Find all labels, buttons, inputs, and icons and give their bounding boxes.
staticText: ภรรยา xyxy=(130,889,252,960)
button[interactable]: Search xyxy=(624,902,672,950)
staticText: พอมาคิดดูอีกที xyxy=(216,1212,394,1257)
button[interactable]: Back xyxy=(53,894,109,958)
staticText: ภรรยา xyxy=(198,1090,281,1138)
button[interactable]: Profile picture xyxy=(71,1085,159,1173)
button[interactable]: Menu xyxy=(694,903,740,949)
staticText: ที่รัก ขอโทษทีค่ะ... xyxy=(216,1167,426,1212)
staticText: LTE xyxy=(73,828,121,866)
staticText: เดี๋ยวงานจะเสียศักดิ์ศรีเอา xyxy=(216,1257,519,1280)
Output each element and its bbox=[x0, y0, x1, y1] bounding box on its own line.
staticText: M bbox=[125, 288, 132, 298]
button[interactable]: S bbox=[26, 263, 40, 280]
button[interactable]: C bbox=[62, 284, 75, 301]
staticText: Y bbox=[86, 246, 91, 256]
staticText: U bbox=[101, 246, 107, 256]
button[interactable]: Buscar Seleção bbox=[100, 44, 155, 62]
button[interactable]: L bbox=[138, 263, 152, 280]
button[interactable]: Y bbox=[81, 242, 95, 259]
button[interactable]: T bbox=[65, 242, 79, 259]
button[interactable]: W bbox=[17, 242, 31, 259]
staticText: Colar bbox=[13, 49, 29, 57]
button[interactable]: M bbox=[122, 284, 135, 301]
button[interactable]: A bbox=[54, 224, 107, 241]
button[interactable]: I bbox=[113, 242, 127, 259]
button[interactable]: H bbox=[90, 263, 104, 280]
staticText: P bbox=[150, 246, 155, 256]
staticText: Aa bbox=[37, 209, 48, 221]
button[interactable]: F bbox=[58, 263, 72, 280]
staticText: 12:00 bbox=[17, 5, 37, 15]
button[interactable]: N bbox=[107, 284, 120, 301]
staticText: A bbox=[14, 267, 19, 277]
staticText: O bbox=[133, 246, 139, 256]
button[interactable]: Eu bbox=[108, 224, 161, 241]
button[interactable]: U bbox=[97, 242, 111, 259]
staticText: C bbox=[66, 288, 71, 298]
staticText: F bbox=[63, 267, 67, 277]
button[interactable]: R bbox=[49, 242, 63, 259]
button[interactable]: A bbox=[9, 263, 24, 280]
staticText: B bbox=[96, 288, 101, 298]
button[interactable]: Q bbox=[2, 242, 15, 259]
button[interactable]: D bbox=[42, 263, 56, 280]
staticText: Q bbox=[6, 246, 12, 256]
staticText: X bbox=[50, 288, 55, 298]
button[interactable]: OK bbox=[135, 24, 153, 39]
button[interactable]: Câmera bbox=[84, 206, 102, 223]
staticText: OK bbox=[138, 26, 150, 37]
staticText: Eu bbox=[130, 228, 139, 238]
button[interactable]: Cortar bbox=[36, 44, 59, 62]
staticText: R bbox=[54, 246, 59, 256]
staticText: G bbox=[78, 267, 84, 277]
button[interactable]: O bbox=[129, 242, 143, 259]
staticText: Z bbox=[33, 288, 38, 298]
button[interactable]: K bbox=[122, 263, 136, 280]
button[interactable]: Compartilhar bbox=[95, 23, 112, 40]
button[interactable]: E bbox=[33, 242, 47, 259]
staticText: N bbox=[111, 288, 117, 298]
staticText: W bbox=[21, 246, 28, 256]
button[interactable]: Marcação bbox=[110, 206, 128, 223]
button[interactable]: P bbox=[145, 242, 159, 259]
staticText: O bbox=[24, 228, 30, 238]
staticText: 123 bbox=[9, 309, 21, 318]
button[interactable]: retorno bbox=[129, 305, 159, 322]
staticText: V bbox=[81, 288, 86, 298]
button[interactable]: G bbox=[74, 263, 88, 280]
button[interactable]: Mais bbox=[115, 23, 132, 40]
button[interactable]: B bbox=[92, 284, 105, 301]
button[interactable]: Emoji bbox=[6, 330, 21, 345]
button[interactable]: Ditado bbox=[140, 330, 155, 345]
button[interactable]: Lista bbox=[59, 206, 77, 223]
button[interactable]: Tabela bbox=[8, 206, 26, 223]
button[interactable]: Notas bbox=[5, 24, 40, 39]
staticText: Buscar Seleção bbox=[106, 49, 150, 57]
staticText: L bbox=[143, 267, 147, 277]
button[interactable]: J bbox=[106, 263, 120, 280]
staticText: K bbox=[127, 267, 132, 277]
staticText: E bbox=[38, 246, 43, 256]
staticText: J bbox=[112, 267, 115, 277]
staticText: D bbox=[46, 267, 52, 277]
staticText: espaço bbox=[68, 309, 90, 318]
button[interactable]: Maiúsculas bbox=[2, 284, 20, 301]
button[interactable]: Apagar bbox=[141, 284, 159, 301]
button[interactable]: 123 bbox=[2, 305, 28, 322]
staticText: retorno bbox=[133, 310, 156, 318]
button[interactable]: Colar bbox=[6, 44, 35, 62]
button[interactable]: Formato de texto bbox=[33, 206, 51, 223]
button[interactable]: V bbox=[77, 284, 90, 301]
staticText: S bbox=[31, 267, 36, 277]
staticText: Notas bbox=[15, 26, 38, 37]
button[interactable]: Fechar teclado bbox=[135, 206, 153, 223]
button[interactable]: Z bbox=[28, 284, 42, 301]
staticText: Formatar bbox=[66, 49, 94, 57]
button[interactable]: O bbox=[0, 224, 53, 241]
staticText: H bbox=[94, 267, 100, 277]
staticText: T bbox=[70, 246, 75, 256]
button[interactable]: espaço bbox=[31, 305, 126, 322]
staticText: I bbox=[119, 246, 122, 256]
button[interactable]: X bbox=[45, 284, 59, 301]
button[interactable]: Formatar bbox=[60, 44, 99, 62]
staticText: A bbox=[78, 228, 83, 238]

Aim of the task →
Copy all lines from the material that contain "retorno".

Task response →
button[interactable]: retorno bbox=[129, 305, 159, 322]
staticText: retorno bbox=[133, 310, 156, 318]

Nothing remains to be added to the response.